# Ridiculously complex mechanics problem

1. Jan 21, 2006

### DaMastaofFisix

Hey Everyone, have another doosie for eveyone. I've been crackin' away at it for some time, but to no avail. Here it is:

A semicircular of mass m and radius R is resting on a rough surface. the center of mass is given by 2R/pi, and that's about it.

a) Calculate the moment of inertia of the semicircular ring about its center of mass
b) The ring is displaced by a small angle; find the period T (no slip). Ignore all terms higher than first order theita
c) The surface is now frictionless. Given a small displacement, as well as ignoring second order and beyond theitas, find the Period T (with slip)

Okay, so for part a I thought it would be easiest if I calculated the Moment of inertia about the center of what would be the whole ring, followed by the use of the parralel axis theorem. Problem is, or at least I think it is, is that my integration for the moment yielded mR^2, which doesn't jive well with me. Am I doing something wrong. In the integral, I took out the R^2 because the distance was the same for all mass elements, so the integral became (after some substitution) the integral of dTheita from 0 to pi. Am I missing something.

As for the other two, I know the Period of a physical pendelum is given by the equation T=2pi*sqrrt(I/mgh), but once again I feel that that isn't the whole story. Can someone ;ead me in the right direction? Thanks a bunch

2. Jan 22, 2006

### siddharth

Let us start with the first part of the question. Your approach is very correct. If you find the moment of Inertia of the semi-circular ring about the geometric center, you can use the parallel axis theorem to find the moment of Inertia about the center of mass. I get mr^2 for the Moment of Inertia about the geometric center as well.

For the second part, when you displace the ring by a small angle $\theta$, the ring will oscillate about the point of contact with the surface.
So what you have to figure out is
(i) What provides the necessary restoring torque for the ring to oscillate?
(ii) What is the moment of Inertia of the ring about the point of contact with the surface?
Hint: You can use the parallel axis theorem again to figure this out.

Once you do this, you will be able to calculate the restoring torque as a function of $\theta$ (For small angles, approx $\sin \theta$ as $\theta$) and this will give you the time period of small oscillations.

Last edited: Jan 22, 2006
3. Jan 26, 2006

### DaMastaofFisix

Ah thank you very much. Though I understand everything that you explained to me, I still don't see how I can translate that into mathematical equations. I think that the restoringtorque has to be the frictional force, because its the only other force besides the weight, which I'm pretty sure produces no torque. So now the issue is how does that restoring force behave (in other words, how does it vary with the angle) and other considerations that are essential.

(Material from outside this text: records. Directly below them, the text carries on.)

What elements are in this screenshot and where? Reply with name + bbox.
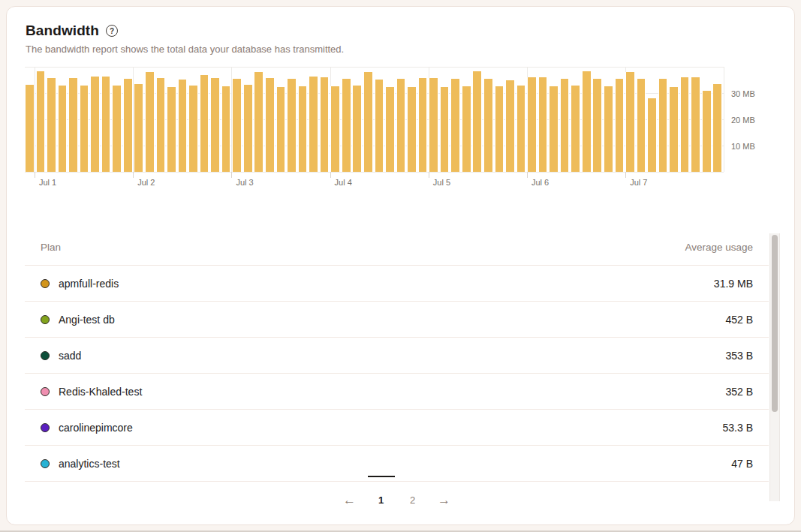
chart-bar [407,87,417,172]
y-axis-label: 30 MB [731,89,755,98]
chart-bar [188,86,198,173]
chart-gridline-vertical [724,67,724,172]
chart-bar [385,87,395,172]
y-axis-label: 10 MB [731,142,755,151]
chart-bar [363,72,373,172]
table-scrollbar-thumb[interactable] [772,235,778,412]
plan-name: Angi-test db [59,314,115,326]
chart-bar [309,77,318,172]
chart-bar [25,85,35,172]
plan-color-dot [41,351,50,360]
table-scrollbar-track[interactable] [769,233,780,501]
chart-bar [592,79,602,172]
chart-bar [702,91,712,172]
active-page-indicator [368,476,395,477]
chart-bar [156,78,166,172]
chart-bar [47,78,56,172]
plan-name: Redis-Khaled-test [59,386,142,398]
chart-plot-area [25,67,724,172]
usage-value: 352 B [725,386,753,398]
chart-bar [505,80,515,173]
usage-value: 353 B [725,350,753,362]
table-row[interactable]: Redis-Khaled-test352 B [25,374,769,410]
prev-page-arrow-icon[interactable]: ← [341,490,359,511]
chart-bar [90,77,100,172]
x-axis-label: Jul 6 [531,178,549,187]
chart-bar [495,86,504,172]
card-header: Bandwidth ? The bandwidth report shows t… [26,23,344,55]
y-axis-label: 20 MB [731,116,755,125]
chart-bar [221,86,231,172]
chart-bar [440,87,450,172]
subtitle: The bandwidth report shows the total dat… [26,44,344,55]
chart-bar [658,79,668,172]
pagination: ← 12 → [25,482,769,518]
chart-bar [123,79,133,172]
next-page-arrow-icon[interactable]: → [435,490,453,511]
chart-bar [483,79,493,172]
chart-bar [178,80,188,172]
chart-bar [112,86,122,173]
table-row[interactable]: sadd353 B [25,338,769,374]
chart-bar [647,98,657,172]
plan-name: carolinepimcore [59,422,133,434]
plan-color-dot [41,279,50,288]
chart-bar [615,79,625,172]
chart-bar [637,79,646,172]
chart-bar [450,79,460,172]
x-axis-tick [133,172,134,178]
chart-bar [68,78,78,172]
x-axis-label: Jul 7 [630,178,647,187]
chart-bar [36,71,46,172]
table-row[interactable]: analytics-test47 B [25,446,769,482]
chart-bar [298,86,308,172]
chart-bar [429,78,438,172]
chart-bar [375,80,384,172]
chart-bar [101,77,111,172]
chart-gridline-horizontal [25,172,724,173]
page-button-1[interactable]: 1 [372,490,390,511]
x-axis-label: Jul 1 [39,178,56,187]
chart-bar [396,79,406,172]
x-axis-tick [527,172,528,178]
x-axis-tick [429,172,429,178]
chart-bar [265,78,275,172]
chart-gridline-horizontal [25,67,724,68]
chart-bar [691,77,700,172]
x-axis-label: Jul 4 [335,178,352,187]
plan-name: sadd [59,350,81,362]
help-icon[interactable]: ? [106,25,118,37]
usage-value: 53.3 B [723,422,753,434]
x-axis-tick [35,172,35,178]
table-row[interactable]: apmfull-redis31.9 MB [25,266,769,302]
plan-color-dot [41,387,50,396]
chart-bar [134,84,143,172]
x-axis-label: Jul 5 [433,178,450,187]
plan-color-dot [41,459,50,468]
usage-value: 452 B [725,314,753,326]
page-button-2[interactable]: 2 [404,490,422,511]
usage-value: 31.9 MB [714,278,753,290]
chart-bar [582,71,592,172]
plan-color-dot [41,423,50,432]
chart-bar [232,79,242,172]
chart-bar [58,86,68,173]
chart-bar [625,72,635,172]
chart-bar [549,86,559,172]
bandwidth-chart: Jul 1Jul 2Jul 3Jul 4Jul 5Jul 6Jul 730 MB… [25,67,764,194]
chart-bar [571,86,580,173]
chart-bar [472,71,482,172]
chart-bar [276,87,286,172]
bandwidth-card: Bandwidth ? The bandwidth report shows t… [6,6,795,525]
chart-bar [712,84,722,172]
table-row[interactable]: Angi-test db452 B [25,302,769,338]
chart-bar [538,77,548,172]
plan-name: apmfull-redis [59,278,119,290]
usage-value: 47 B [731,458,753,470]
chart-bar [167,87,176,172]
chart-bar [320,77,330,172]
plan-color-dot [41,315,50,324]
chart-bar [516,86,526,172]
table-row[interactable]: carolinepimcore53.3 B [25,410,769,446]
chart-bar [342,79,351,172]
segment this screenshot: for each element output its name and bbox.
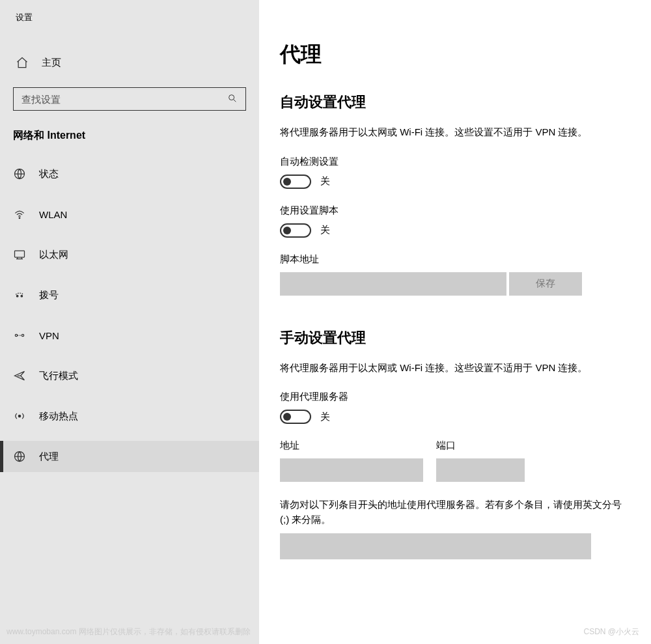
sidebar-item-label: 飞行模式 — [39, 370, 78, 382]
sidebar-item-ethernet[interactable]: 以太网 — [0, 239, 259, 270]
svg-point-3 — [19, 217, 20, 219]
home-icon — [16, 56, 29, 69]
dialup-icon — [13, 288, 26, 301]
use-script-toggle[interactable] — [280, 223, 311, 238]
hotspot-icon — [13, 410, 26, 423]
auto-detect-toggle[interactable] — [280, 175, 311, 189]
address-input[interactable] — [280, 458, 423, 482]
search-input[interactable] — [13, 87, 246, 111]
main-content: 代理 自动设置代理 将代理服务器用于以太网或 Wi-Fi 连接。这些设置不适用于… — [259, 0, 651, 644]
auto-detect-label: 自动检测设置 — [280, 156, 630, 168]
settings-sidebar: 设置 主页 网络和 Internet 状态 — [0, 0, 259, 644]
manual-proxy-desc: 将代理服务器用于以太网或 Wi-Fi 连接。这些设置不适用于 VPN 连接。 — [280, 361, 630, 376]
use-proxy-toggle[interactable] — [280, 410, 311, 424]
sidebar-item-label: 移动热点 — [39, 410, 78, 423]
globe-icon — [13, 167, 26, 180]
globe-icon — [13, 450, 26, 463]
sidebar-item-hotspot[interactable]: 移动热点 — [0, 400, 259, 432]
script-address-label: 脚本地址 — [280, 253, 630, 266]
sidebar-item-label: VPN — [39, 330, 59, 341]
port-input[interactable] — [436, 458, 525, 482]
use-proxy-label: 使用代理服务器 — [280, 391, 630, 403]
wifi-icon — [13, 208, 26, 221]
svg-point-0 — [229, 94, 234, 100]
airplane-icon — [13, 369, 26, 382]
sidebar-item-dialup[interactable]: 拨号 — [0, 279, 259, 311]
category-header: 网络和 Internet — [0, 129, 259, 158]
auto-proxy-desc: 将代理服务器用于以太网或 Wi-Fi 连接。这些设置不适用于 VPN 连接。 — [280, 125, 630, 140]
port-label: 端口 — [436, 440, 525, 452]
ethernet-icon — [13, 248, 26, 261]
sidebar-item-label: 拨号 — [39, 289, 59, 301]
address-label: 地址 — [280, 440, 423, 452]
auto-detect-state: 关 — [320, 175, 330, 188]
page-title: 代理 — [280, 40, 630, 69]
vpn-icon — [13, 329, 26, 342]
watermark-right: CSDN @小火云 — [583, 626, 639, 637]
sidebar-item-airplane[interactable]: 飞行模式 — [0, 360, 259, 391]
sidebar-item-home[interactable]: 主页 — [0, 49, 259, 76]
search-icon — [227, 93, 238, 105]
svg-point-7 — [15, 334, 17, 336]
sidebar-item-wlan[interactable]: WLAN — [0, 199, 259, 230]
sidebar-item-label: 状态 — [39, 168, 59, 180]
svg-point-9 — [18, 415, 20, 417]
svg-point-5 — [16, 295, 18, 297]
exception-text: 请勿对以下列条目开头的地址使用代理服务器。若有多个条目，请使用英文分号 (;) … — [280, 497, 630, 527]
save-button[interactable]: 保存 — [509, 272, 582, 296]
svg-rect-4 — [15, 251, 25, 257]
sidebar-item-status[interactable]: 状态 — [0, 158, 259, 189]
script-address-input[interactable] — [280, 272, 506, 296]
manual-proxy-section-title: 手动设置代理 — [280, 328, 630, 348]
nav-list: 状态 WLAN 以太网 拨号 — [0, 158, 259, 472]
use-proxy-state: 关 — [320, 411, 330, 423]
use-script-state: 关 — [320, 224, 330, 236]
search-field[interactable] — [21, 94, 227, 105]
sidebar-item-proxy[interactable]: 代理 — [0, 441, 259, 472]
sidebar-item-label: 以太网 — [39, 249, 68, 261]
sidebar-item-label: WLAN — [39, 209, 67, 220]
svg-line-1 — [234, 100, 236, 102]
sidebar-item-label: 代理 — [39, 451, 59, 463]
sidebar-item-vpn[interactable]: VPN — [0, 320, 259, 351]
sidebar-item-label: 主页 — [42, 57, 61, 69]
window-title: 设置 — [0, 12, 259, 23]
svg-point-8 — [21, 334, 23, 336]
auto-proxy-section-title: 自动设置代理 — [280, 92, 630, 112]
svg-point-6 — [21, 295, 23, 297]
exception-input[interactable] — [280, 533, 591, 559]
use-script-label: 使用设置脚本 — [280, 204, 630, 217]
watermark-left: www.toymoban.com 网络图片仅供展示，非存储，如有侵权请联系删除 — [7, 626, 251, 637]
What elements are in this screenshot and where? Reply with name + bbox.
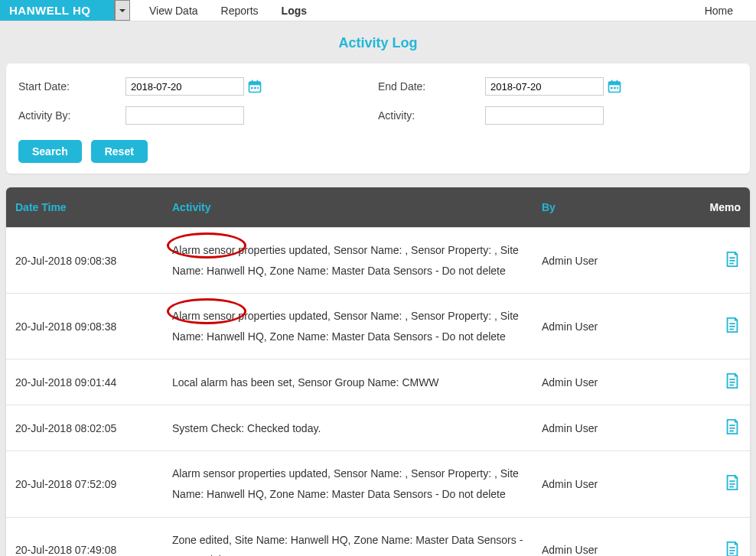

If y'all have any insightful clues to lead me in the right direction, that would be greatly appreciated. And by the way, I recalculated the moment of inertia about the center of mass and using the first step that I used earlier did indeed yield the correct result. Thanks for the check and anyone brave enough to help a physics student in distress

4. Jan 31, 2006

### DaMastaofFisix

OKay I know his isn't the most interseting problem but I'm still trying to work it out, weeks after I started looking at it and I still can't figure out how to determine the restoring torque as a function of theita. Is it simply the frictional force times the tiny angular displacement ( and ah yes,the Radius of the center of mass)? I'm frikkin out here and I need someone to guide me in the right direction. Thanks for any help.

5. Feb 11, 2006

### siddharth

Anyway, When the ring is displaced slightly by an angle $$\theta$$, it will oscillate about the point of contact with the surface. What does this mean? It means that, if you draw the Free Body diagram for the ring, you will notice that the torque due to friction about the point of contact is 0. So, the restoring torque has to be provided by weight.
To calculate it mathematically, you know that the COM of a semi-circle lies at $$\frac{2R}{\pi}$$ from the center. Now the angle between the line joining the center of the semi-circle to the Center of Mass, and the line joining the center of the semi-circle to the point of contact (which is directly below the center of the semi-circle) is the angle by which the ring was displaced, which is $$\theta$$.